Assume a tolerable error, E.
Let a = x1 and b = x2.
Calculate new approximation,
c = b - f(b) * (b - a) / (f(b) - f(a))If |c - b| < E or |f(c)| < E, stop iterating.
Set a = b, b = c and go to step 3.
The final value of c is the required solution of the equation.
Example
f(x) = x*ln(x) - 2.4
Let the initial guesses be a = 3, b = 4 and tolerable error be E = 0.0001.
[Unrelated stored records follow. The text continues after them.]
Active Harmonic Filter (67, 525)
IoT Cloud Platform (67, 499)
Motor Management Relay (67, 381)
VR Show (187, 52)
| Iteration | a | b | c | f(c) |
|---|---|---|---|---|
| 1 | 3.000000 | 4.000000 | 2.601734 | 0.087721 |
| 2 | 4.000000 | 2.601734 | 2.561616 | 0.009555 |
| 3 | 2.601734 | 2.561616 | 2.556712 | 0.000043 |
| 4 | 2.561616 | 2.556712 | 2.556690 | 0.000000 |
| 5 | 2.556712 | 2.556690 | 2.556690 | 0.000000 |
After 5 iterations, the value converges to 2.55669, which is the root of given function.
Newton-Raphson method
Newton-Raphson method is also an iterative numerical method used to approximate the roots of a real-valued function f(x) = 0. It is widely used in numerical analysis due to it’s fast convergence and efficiency. The simplest version of this method requires a function f(x), it’s derivative f’(x) (where f’(x) =/= 0) and an initial guess x_0.
Iteration steps
Assume a tolerable error, E.
Take an initial guess, x_0.
Refine the estimate using the formula,
x_n+1 = x_n - f(x_n) / f'(x_n)If |x_n+1 - x_n| < E or |f(x_n+1)| < E, stop iterating.
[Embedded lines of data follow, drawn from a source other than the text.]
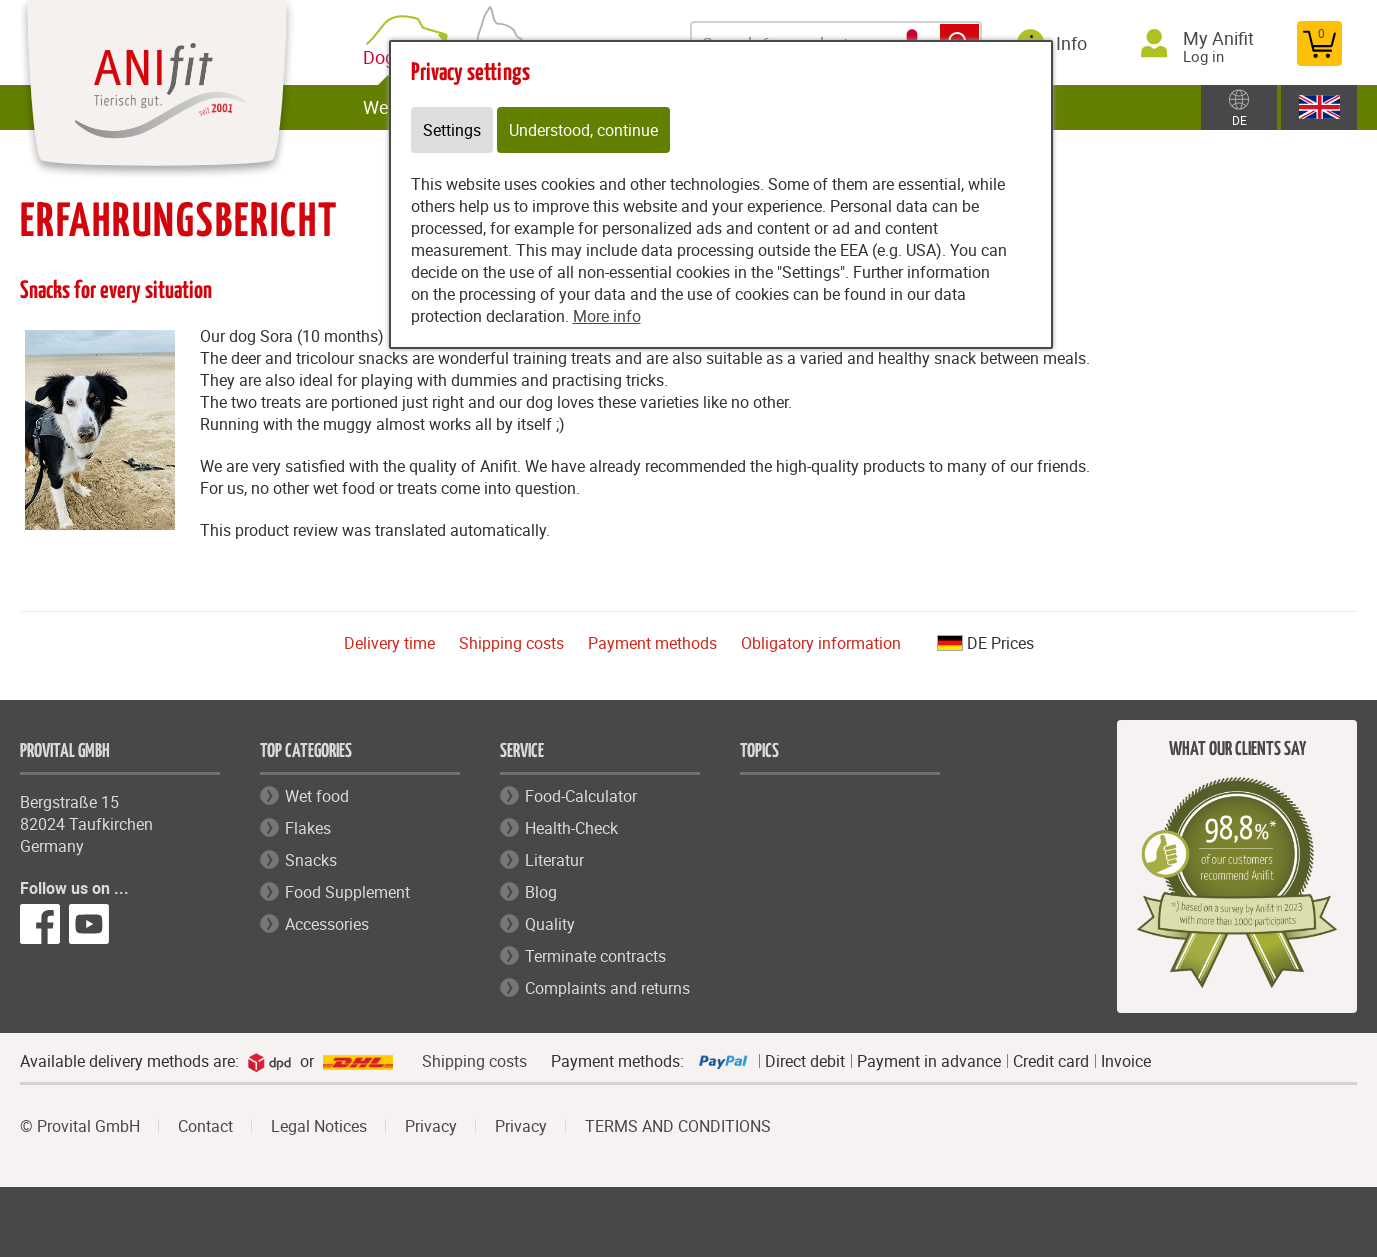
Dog (383, 57)
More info (607, 316)
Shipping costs (511, 643)
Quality (550, 924)
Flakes (308, 828)
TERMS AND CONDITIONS (678, 1126)
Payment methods (652, 643)
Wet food (317, 796)
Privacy (431, 1126)
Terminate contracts (595, 956)
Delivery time (389, 643)
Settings (452, 130)
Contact (205, 1126)
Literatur (554, 860)
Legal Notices (319, 1126)
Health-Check (571, 828)
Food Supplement (347, 892)
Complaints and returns (607, 988)
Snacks (311, 860)
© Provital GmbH (80, 1126)
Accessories (327, 924)
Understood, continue (583, 130)
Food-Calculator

Set x_n = x_n+1 and go to step 3.
The final value of x_n is the best estimate.
Example
f(x) = 3x^2 - e^(-x)
The derivative of this function is
f'(x) = 6x + e^(-x)
Take an initial guess, x_0 = 1 and tolerable error be E = 0.0001
| Iteration | x_n | x_n+1 | f(x_n+1) |
|---|---|---|---|
| 1 | 1.000000 | 0.586657 | 0.476315 |
| 2 | 0.586657 | 0.469802 | 0.037015 |
| 3 | 0.469802 | 0.459054 | 0.000310 |
| 4 | 0.459054 | 0.458962 | -0.000000 |
After 4 iterations, the value of f(x_n+1) is less than E. Hence, the best estimated root is 0.458962.
Conclusion
Numerical methods like Bisection, Secant and Newton-Raphson methods are essential for solving nonlinear equations that are often difficult to solve using traditional analytical techniques. Each method has its advantages and limitations. Bisection method is simple and guarantees convergence, though it is slower. Secant and Newton-Raphson methods are faster but they may not always converge and depend on good initial guesses. While the solutions may not be exact, they are sufficiently accurate for practical use. Numerical methods provide effective tools for solving complex problems that would otherwise be difficult or impossible to solve.